Meth packaged like watermelon
A fake watermelon, used to disguise a shipment of methamphetamines, is shown after an arrest by U.S. Customs and Border Protection on August 16, 2024 in Otay Mesa, California. Meth is more common…


U.S. Customs and Border Protection/AP photo

As a stimulant, methamphetamine increases body temperature, reduces the brain’s ability to regulate heat and makes it harder for the heart to cope with extreme heat.

Bob Anderson, head of statistical analysis at the National Center for Health Statistics, noted that a number of external factors, such as alcohol and opioid use, would increase the stress caused by elevated body temperatures: “But meth would be the one that bothers you the most would have.” concerned about.”

The spike in meth-related heat incidents coincides with climate change. There is an increased risk of heat-related fatalities in places like Phoenix and Las Vegas as temperatures have soared. Phoenix has endured 113 consecutive days of triple-digit heat, reaching temperatures of 117 degrees Fahrenheit (47.2 degrees Celsius) in late September.

“Putting on a jacket can increase body temperature in a cold room. When it’s warm outside, we can take the jacket off,” said Rae Matsumoto, dean of the Daniel K. Inouye College of Pharmacy at the University of Hawaii. “But people who use the stimulant outdoors in the heat cannot take off the meth jacket.”

These fatalities are especially common in the Southwest, where meth overdoses have risen since the mid-2000s. In Maricopa County, about two-thirds of the 645 heat-related deaths documented last year involved substances such as street drugs and alcohol. Meth was found in about three-quarters of these cases.

In the Las Vegas metro area, the heat contributed to 294 deaths last year, 39 percent of which involved drugs and alcohol. The U.S. Drug Enforcement Administration notes in its 2024 National Drug Threat Assessment that 31 percent of all drug-related deaths in the U.S. are now caused by stimulants, primarily meth. Preliminary CDC data reveals more than 17,000 deaths from stimulants in the first half of 2023.

Dr. Aneesh Naran
Dr. Aneesh Naran stands outside the emergency room at Banner University Medical Center after a shift in Phoenix. “All your normal physiological ways of coping with heat are compromised by methamphetamine use,” says Naran…


Matt York/AP photo

Dr. Aneesh Narang, an emergency room physician at Banner University Medical Center in Phoenix, said that “all your normal physiological ways of coping with heat are compromised by the use of methamphetamines.”

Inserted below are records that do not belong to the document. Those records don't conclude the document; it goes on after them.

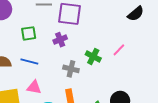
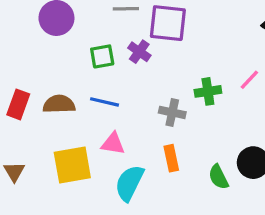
purple cross: (60, 40) -> (139, 52), moved, turned -32
green cross: (93, 56) -> (208, 91), turned -35

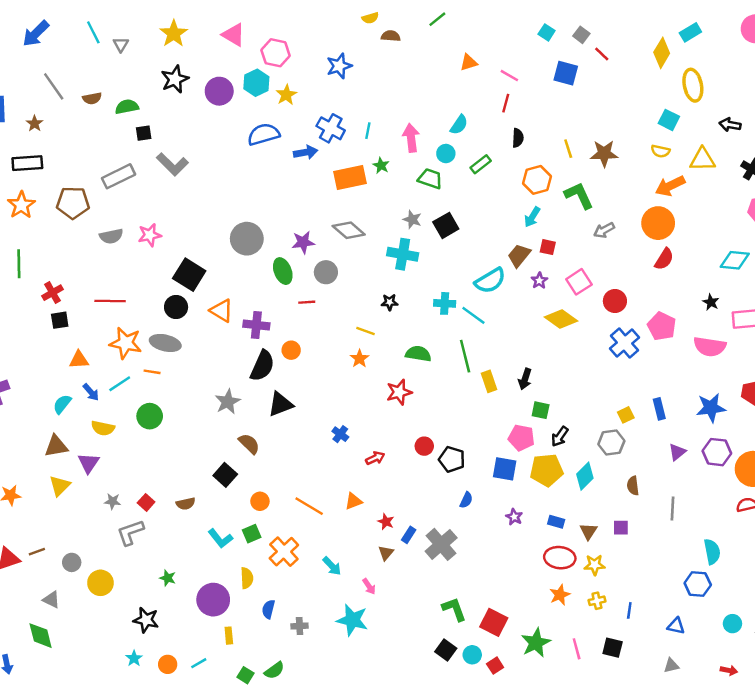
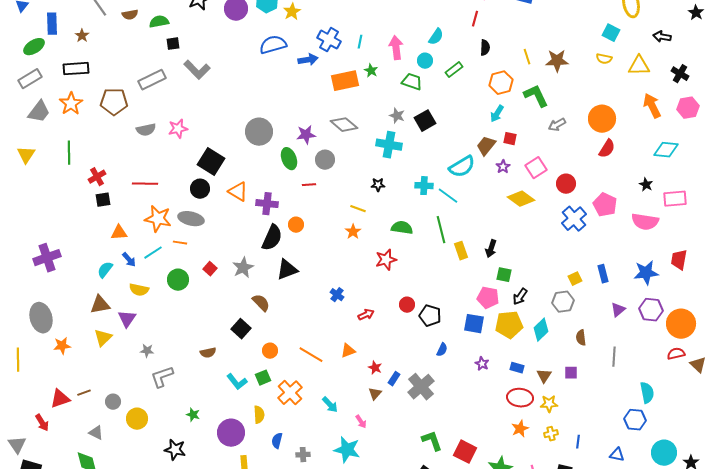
orange arrow: (670, 186) -> (652, 106), moved, turned 90
red square: (146, 502) -> (210, 269), moved
cyan circle: (732, 624) -> (664, 453), size x1.6

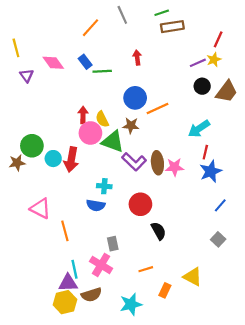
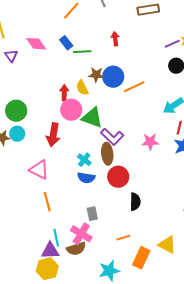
yellow semicircle: (102, 119) -> (82, 88), moved
brown star: (131, 126) -> (96, 75), moved
green circle: (32, 146) -> (16, 111), moved
cyan circle: (53, 159) -> (17, 134), moved
brown ellipse: (157, 163) -> (107, 154), moved
cyan cross: (104, 186) -> (84, 160), turned 32
blue semicircle: (96, 205) -> (86, 178), moved
pink triangle: (40, 209) -> (39, 170), moved
black semicircle: (159, 231) -> (135, 202), turned 30
orange rectangle: (165, 290) -> (141, 258), size x1.5
brown semicircle: (91, 295) -> (76, 249), moved

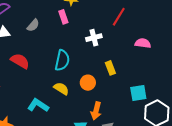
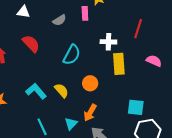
red line: (119, 17) -> (138, 29), turned -30
gray semicircle: (33, 25) -> (59, 20), moved
yellow rectangle: (110, 68) -> (119, 64), moved, size x1.5
yellow semicircle: (61, 89) -> (61, 91), moved

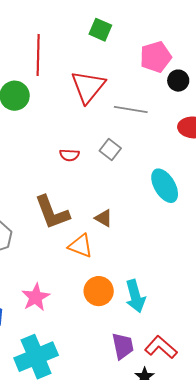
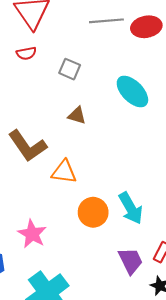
gray line: (131, 110) -> (106, 21), moved
red semicircle: (69, 155) -> (26, 53), moved
brown triangle: (104, 218) -> (77, 116), moved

This summer, most of the heat stroke patients in his hospital had used street drugs, mainly methamphetamine.

Due to its proximity to the U.S.-Mexico border, Phoenix serves as a “source city” for smuggled meth, said Detective Matt Shay of the Maricopa County Sheriff’s Office. U.S. Customs and Border Protection authorities seized about 164,000 pounds of meth last year, up from 140,000 pounds the year before.

People who use drugs may not be welcome in cooling centers. A better solution, according to Stacey Cope of the harm reduction nonprofit Sonoran Prevention Works, is to lower barriers to entry so that those most at risk “are not expected to be off drugs or leave during the hottest part of the day.”